Simon – exactly. Take BPD for example. I have meet people who, while in the psychosis phase, turned into nasty people capable of either emotionaly or physically damging people around them. But I also know people, including a close friend, who would not hurt a fly while in psychosis. In fact, in some people it manifests in eccentric, harmless ways. This lead me to conclude the “I am mentally ill” agument is largrly an excuse, as people still have the choice in how to behave even under mental illness, and it appears closely related to character.
Reminds me of a story by Sartre (I think) about a man who can never get drunk enough not to be responsible for his actions. Of course, it’s not at all easy to accept that level of responsibility. Thus, people are always looking for excuses and other people will make a living by providing them.
Simon,
I have seen a discussion that highlights your point well. It was in a facebook group of a university, and one student shared his girlfriend “surprised” him by turning a marble collection he inherited from his father, which I’m told had marbles whose worth are in the thousands of dollars, into an apoxy table. She did not understand his anger as she meant well, and in fact ended up being mad at him.
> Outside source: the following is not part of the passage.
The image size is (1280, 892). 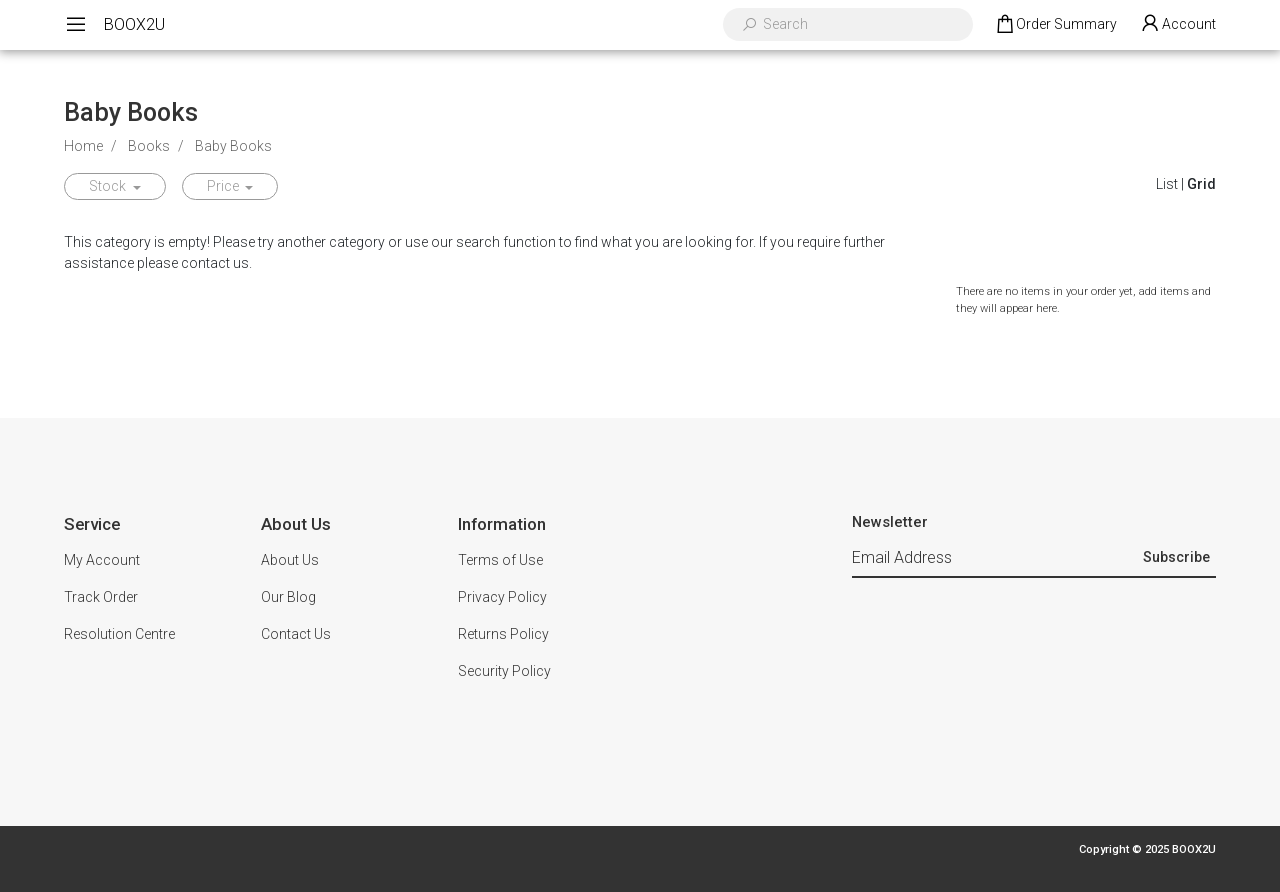 What do you see at coordinates (288, 597) in the screenshot?
I see `Our Blog` at bounding box center [288, 597].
Now, most comments were to this direction, the student was told he should forgive his girlfriend as the thought is what counts. On the bright side, there were also quite a few posts recommending him ways to reciprocate this romantic gesture, such as inviting her to a campfire by the starlight using her wardrobe as fuel, making her another apoxy table with her jewelry and cosmetics, and so on…
Bakbook – yeah, that’s a perfect example. He’s supposed to forgive her even though she never admitted responsibility and, in fact, got angry at the very possibility that she might have been in the wrong. It’s a textbook example of narcissism, which is running rampant these days.
Do you think a couple of narcissists have taken over society and most learned to minic their “betters”, or did people genuinly turn into narcisists and the few who are not are like Will Smith’s character in “I am legend”?
Seems to me like a general social movement. It’s hard (probably impossible) to find any specific causes. It does seem very coincidental that the process went into overdrive back in 1990s, which was the collapse of the USSR and the “victory” of the West. Our elites behave just like the girlfriend, i.e., they can’t even entertain the idea that they might be responsible for anything.